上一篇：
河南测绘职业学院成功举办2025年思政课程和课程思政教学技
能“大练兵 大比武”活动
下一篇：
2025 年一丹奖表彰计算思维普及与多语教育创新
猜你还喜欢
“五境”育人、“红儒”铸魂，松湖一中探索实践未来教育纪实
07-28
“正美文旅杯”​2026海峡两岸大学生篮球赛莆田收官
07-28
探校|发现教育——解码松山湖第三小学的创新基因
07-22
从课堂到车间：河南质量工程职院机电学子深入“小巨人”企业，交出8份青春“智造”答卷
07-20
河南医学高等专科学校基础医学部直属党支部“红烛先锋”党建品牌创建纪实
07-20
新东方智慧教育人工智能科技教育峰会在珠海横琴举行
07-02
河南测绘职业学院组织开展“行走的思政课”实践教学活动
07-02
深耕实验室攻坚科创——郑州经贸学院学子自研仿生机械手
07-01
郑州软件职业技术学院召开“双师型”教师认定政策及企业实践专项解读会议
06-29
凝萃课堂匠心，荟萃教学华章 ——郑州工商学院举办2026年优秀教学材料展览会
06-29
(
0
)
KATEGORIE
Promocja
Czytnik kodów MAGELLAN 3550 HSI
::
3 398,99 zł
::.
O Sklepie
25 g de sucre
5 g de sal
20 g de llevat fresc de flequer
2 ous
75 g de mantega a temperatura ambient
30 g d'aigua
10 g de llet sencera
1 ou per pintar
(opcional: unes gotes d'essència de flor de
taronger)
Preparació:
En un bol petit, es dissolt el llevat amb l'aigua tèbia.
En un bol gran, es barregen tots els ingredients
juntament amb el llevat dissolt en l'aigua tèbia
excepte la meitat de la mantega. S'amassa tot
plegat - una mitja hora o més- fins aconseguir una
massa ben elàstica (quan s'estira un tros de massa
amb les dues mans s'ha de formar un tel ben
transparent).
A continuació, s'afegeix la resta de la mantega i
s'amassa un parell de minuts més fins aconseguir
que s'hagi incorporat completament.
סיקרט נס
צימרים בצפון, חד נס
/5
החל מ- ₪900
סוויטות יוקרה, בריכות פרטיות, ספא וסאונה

==

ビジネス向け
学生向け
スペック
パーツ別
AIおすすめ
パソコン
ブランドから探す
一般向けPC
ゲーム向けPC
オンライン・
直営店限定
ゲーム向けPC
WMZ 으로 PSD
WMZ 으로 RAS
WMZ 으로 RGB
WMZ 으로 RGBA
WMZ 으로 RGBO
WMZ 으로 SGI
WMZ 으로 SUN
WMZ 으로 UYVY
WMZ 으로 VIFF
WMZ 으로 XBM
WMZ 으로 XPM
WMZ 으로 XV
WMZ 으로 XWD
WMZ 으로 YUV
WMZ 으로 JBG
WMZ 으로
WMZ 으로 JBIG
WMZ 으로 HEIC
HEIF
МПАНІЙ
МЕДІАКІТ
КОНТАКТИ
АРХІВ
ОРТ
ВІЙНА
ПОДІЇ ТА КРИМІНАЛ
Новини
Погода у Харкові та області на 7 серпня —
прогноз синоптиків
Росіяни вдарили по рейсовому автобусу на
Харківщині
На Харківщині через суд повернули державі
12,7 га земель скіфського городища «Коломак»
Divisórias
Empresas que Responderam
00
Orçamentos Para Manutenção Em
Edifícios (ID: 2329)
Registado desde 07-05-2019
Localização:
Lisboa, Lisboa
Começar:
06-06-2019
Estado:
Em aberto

* * *

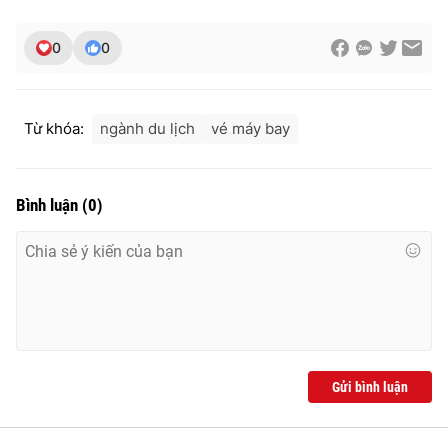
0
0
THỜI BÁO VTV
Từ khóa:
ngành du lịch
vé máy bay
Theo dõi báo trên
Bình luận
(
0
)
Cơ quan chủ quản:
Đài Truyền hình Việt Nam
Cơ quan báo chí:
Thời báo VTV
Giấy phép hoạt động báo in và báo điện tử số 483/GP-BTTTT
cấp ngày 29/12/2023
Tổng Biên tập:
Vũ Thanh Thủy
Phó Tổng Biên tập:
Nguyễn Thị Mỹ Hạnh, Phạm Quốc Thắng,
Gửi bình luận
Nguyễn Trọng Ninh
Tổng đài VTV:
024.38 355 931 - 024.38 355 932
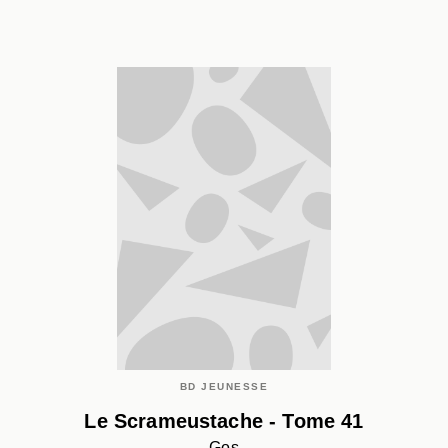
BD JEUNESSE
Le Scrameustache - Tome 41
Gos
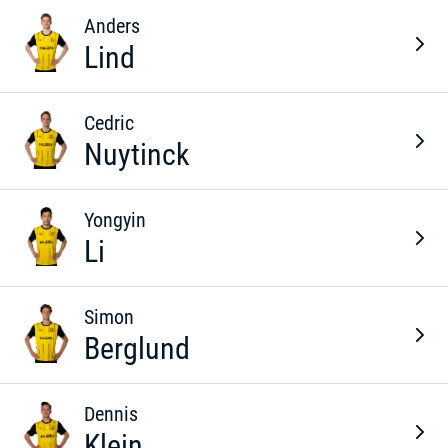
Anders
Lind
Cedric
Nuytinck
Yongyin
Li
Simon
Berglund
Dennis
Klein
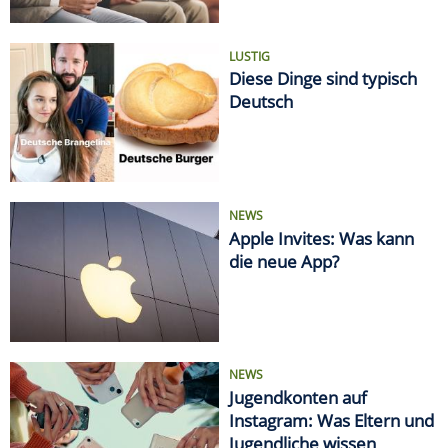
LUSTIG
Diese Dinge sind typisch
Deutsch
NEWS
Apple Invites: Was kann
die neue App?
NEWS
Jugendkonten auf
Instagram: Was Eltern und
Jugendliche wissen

*WHAT THIS TASK INVOLVES*
Working through the data above, find every line holding "dissolt" and copy it.

*TASK RESPONSE*
En un bol petit, es dissolt el llevat amb l'aigua tèbia.
juntament amb el llevat dissolt en l'aigua tèbia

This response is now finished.